Isso, em prosa – em poesia, Ferreira Gullar levou um Camões em 2010, para decepção da banda sectária. Se é para registrar poemas de resistência, também lembro o belo Coração Americano de Renata Pallottini, apresentação no Municipal, organizei, foi outra das ocasiões em que o DOPS não chegou a tempo.

FINALMENTE, houve objeções a este trecho: “quando as coisas estiveram realmente feias, durante a vigência do golpe (daquele verdadeiro golpe)”. Acho a comparação entre o que houve e o que está acontecendo agora uma ofensa a muitos que tiveram que agüentar o regime militar (além dos que não agüentaram). Em dada altura, lá pela década de 1970, parecia escuridão sem luz no fim do túnel.
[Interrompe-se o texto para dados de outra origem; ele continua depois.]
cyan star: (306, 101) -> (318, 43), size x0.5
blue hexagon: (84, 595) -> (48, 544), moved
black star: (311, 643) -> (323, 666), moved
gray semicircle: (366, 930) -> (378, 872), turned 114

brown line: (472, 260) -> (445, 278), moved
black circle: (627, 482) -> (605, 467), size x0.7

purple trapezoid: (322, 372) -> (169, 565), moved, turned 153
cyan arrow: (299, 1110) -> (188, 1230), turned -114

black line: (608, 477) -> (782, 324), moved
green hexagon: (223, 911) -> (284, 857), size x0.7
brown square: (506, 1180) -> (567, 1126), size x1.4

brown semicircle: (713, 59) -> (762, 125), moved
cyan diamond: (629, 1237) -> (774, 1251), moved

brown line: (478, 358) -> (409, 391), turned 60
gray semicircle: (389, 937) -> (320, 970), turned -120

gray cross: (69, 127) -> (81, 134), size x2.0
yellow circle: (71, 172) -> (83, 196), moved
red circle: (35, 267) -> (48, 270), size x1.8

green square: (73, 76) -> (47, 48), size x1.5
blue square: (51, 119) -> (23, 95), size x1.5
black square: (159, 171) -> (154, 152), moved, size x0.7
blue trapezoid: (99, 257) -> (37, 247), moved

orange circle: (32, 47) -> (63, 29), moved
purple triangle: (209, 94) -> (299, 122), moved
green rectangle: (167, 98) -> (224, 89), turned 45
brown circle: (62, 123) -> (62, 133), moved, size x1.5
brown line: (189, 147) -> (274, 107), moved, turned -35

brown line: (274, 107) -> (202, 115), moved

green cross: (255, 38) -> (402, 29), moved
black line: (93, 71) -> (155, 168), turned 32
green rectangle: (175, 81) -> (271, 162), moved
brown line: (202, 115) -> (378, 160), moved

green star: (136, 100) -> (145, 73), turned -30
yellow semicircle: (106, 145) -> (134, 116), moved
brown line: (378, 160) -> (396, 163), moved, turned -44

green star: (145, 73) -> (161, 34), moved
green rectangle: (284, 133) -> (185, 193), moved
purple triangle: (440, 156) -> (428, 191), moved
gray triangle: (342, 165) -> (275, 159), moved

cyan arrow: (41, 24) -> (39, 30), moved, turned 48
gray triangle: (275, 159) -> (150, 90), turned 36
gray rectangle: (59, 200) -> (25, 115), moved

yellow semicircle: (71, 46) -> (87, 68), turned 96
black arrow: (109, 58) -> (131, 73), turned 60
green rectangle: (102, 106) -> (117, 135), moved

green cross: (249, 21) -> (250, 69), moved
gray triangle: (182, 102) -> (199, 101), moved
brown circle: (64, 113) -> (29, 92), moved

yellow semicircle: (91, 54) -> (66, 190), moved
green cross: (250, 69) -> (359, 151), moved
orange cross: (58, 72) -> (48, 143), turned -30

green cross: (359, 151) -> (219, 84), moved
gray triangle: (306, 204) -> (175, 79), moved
Hoje tenho acesso ao que quiser, vou aonde me aprouver sem olhar sobre o ombro para ver se tem alguém seguindo. Sustos que passei, registros das vezes em que dei sorte (outros não tiveram a mesma sorte), não, nunca mais. Diferindo dos regimes de força, governo Temer tem data para acabar. Se anteciparem saída (pode acontecer, levando junto o Jucá massacrador de Yanomamis, Lobão e outros ex-ministros de Dilma), Brasil passaria a ser presidido por Rodrigo Maia – grande troca. Alguns militantes declaram que precisa mudar tudo – mas nesse caso, não teriam que fechar o Congresso…? Legalidade é só para cobrar dos outros? Ah, sei, uma ilegalidade justificaria a outra. Ou então, preparar-se para disputar eleições – manifestações de “fora Temer” podem até contribuir para mobilizar, aproveitando inteligentemente a conjuntura democrática. Eu focalizaria uns temas institucionais. Reforma partidária, chega dessas alianças doentias entre partidecos. Desburocratização, esse pessoal, que reclama das investigações e processos em curso tinha que olhar como é na Inglaterra etc – até em países que parecem ainda mais frouxos que o Brasil a delação da Odebrecht está tendo consequências rápidas.

Mas não, essa gente só quer mesmo recuperar o poder, impor suas crenças político-religiosas (‘catecismos leigos’, onde li essa expressão – no Roberto Calasso, eu acho, ou foi no Octavio Paz?). Vale qualquer coisa, e o episódio Raduan Nassar é um triste exemplo.